After some serious homework with the booklet, I whittled the 600 down to 18 possibles… In the end I managed four (plus some extras), and I’m very glad I did.

On Saturday I headed for the old City of London (the ‘Square Mile’) – normally deserted at weekends apart from the odd tourists;  an amazing palimpsest of old buildings and narrow streets overlaid with new buildings in the wake of war damage (and much of the City is still an ongoing building site).  I also had the extra bonus of coinciding with the Hell’s Angels funeral for the biker who was shot on the M40 – floats piled high with flowers, several black limos, and a procession of 1500 Harleys (with hardly a helmet in sight).  When they all revved and hooted at traffic lights it was an awe-inspiring experience.

Anyway… I got to see the ancient Guildhall, seat of City government since the Middle Ages, power base for Dick Whittington and many another Lord Mayor of London. Very informative (not to say refreshingly opinionated) tour guide, too.

Also on the Guildhall site were the Clockmakers’ Company’s Museum – a fantastic unexpected treat for those like myself with a horological bent – and a magnificent (though confusingly laid out) Art Gallery which includes some really famous Victorian paintings (along with some pretty boring ones);  and, down below,  bits of the original Roman arena.

Meanwhile I was dropping en route into any City churches that happened to be open.  No room to describe them here, but all four were fascinating.

Then I searched out Doctor Johnson’s house in Gough Square, hidden down an alley off Fleet Street.  I had to queue and it was quite a crush inside, but it was well worth it (and there was a very helpful talk by a very young volunteer guide).  Wonderful insight into the home life of the great man (and his surprisingly pokey rooms), plus the attic in which his team of Scottish scribes beavered away on the Dictionary which was his life’s work.

Then on Sunday morning I headed out to the Theatre Royal, Stratford East (not to be confused with Shakespeare’s Stratford which is a long way from London!) – a gorgeous tiny jewel in dark red and gold, with three horseshoe balconies and a terrific history of memorable productions (driven by the great eccentric, Joan Littlewood), including A Taste of Honey and Oh What a Lovely War, marooned among lots of faceless concrete on the ring road of this underprivileged suburb.  (With the new Eurostar station and the Olympic site close by, perhaps it is heading for a new lease of life.)  After the backstage tour came another treat:  a talk by Murray Melvin (star of that original Taste of Honey in the 1950s), now a silver-haired gent who is the theatre’s Archivist and genius loci.  Wonderful.
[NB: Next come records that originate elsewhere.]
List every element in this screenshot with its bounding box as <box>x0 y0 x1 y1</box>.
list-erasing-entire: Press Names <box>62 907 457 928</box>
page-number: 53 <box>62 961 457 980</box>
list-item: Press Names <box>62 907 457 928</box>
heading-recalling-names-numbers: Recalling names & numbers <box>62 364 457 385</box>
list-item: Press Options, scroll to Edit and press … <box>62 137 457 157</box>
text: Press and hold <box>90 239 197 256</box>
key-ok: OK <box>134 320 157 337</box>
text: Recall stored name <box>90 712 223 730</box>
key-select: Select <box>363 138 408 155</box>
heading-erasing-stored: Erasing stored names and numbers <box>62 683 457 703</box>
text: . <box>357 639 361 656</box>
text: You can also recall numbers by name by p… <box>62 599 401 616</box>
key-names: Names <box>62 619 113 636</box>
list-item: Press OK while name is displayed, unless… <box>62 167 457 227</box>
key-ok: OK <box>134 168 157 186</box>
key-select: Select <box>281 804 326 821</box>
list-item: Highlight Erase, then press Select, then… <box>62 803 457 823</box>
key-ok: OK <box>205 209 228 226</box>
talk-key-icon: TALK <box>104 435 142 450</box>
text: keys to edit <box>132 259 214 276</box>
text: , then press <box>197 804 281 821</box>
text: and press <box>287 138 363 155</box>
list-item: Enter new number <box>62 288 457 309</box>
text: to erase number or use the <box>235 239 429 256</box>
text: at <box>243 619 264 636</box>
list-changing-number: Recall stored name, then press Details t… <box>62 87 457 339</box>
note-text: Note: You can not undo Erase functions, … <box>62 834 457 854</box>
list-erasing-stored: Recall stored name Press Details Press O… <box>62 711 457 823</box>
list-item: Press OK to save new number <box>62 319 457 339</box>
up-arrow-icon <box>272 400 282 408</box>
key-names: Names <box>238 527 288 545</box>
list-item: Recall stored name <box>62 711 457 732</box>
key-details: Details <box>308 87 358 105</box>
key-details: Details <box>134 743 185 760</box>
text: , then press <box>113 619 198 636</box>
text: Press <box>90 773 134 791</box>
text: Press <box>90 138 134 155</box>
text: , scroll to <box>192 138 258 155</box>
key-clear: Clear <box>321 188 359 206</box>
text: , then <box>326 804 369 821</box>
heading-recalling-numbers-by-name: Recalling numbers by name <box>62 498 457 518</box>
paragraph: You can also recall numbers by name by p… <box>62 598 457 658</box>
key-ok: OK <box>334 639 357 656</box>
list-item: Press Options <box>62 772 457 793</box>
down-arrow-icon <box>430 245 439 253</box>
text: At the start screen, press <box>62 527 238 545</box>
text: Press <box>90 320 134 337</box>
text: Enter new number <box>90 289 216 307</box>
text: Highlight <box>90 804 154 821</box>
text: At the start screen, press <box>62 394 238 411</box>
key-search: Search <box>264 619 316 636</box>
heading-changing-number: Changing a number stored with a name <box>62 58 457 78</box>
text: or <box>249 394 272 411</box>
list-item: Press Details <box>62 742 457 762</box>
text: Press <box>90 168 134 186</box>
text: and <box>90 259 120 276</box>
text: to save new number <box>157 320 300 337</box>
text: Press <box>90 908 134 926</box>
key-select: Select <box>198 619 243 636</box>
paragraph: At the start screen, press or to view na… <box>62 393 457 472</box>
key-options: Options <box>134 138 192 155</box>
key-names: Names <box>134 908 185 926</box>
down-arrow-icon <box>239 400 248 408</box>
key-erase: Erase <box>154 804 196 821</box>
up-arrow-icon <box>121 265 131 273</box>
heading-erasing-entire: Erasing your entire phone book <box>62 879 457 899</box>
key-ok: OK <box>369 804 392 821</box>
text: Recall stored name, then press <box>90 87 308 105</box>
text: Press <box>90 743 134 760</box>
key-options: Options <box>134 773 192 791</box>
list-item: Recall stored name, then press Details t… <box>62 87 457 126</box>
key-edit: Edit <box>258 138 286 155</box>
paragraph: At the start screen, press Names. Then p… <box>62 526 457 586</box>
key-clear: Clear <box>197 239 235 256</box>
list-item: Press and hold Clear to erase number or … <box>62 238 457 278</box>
That left Sunday afternoon for a dash across town to Leighton House in Holland Park – home of the hugely successful and rich Victorian society painter, Lord Leighton.  As he grew richer, he added extra wings to his house, including an outrageous ‘Arab pavilion’ with a pool in the floor, a golden dome, and genuine (purloined) antique tiles from Syria and Persia.

Sad to say, although the walls were hung with huge numbers of Victorian canvases, every time one leapt out at me as being worth a look, it turned out to be not by Frederic Leighton himself but by Burne-Jones or G F Watts (and NOT illustrated in the catalogue!).

A most satisfying weekend.  I would love to say more about all of these sites, having hardly begun to do justice to their glories.  Only 596 buildings left to do next year!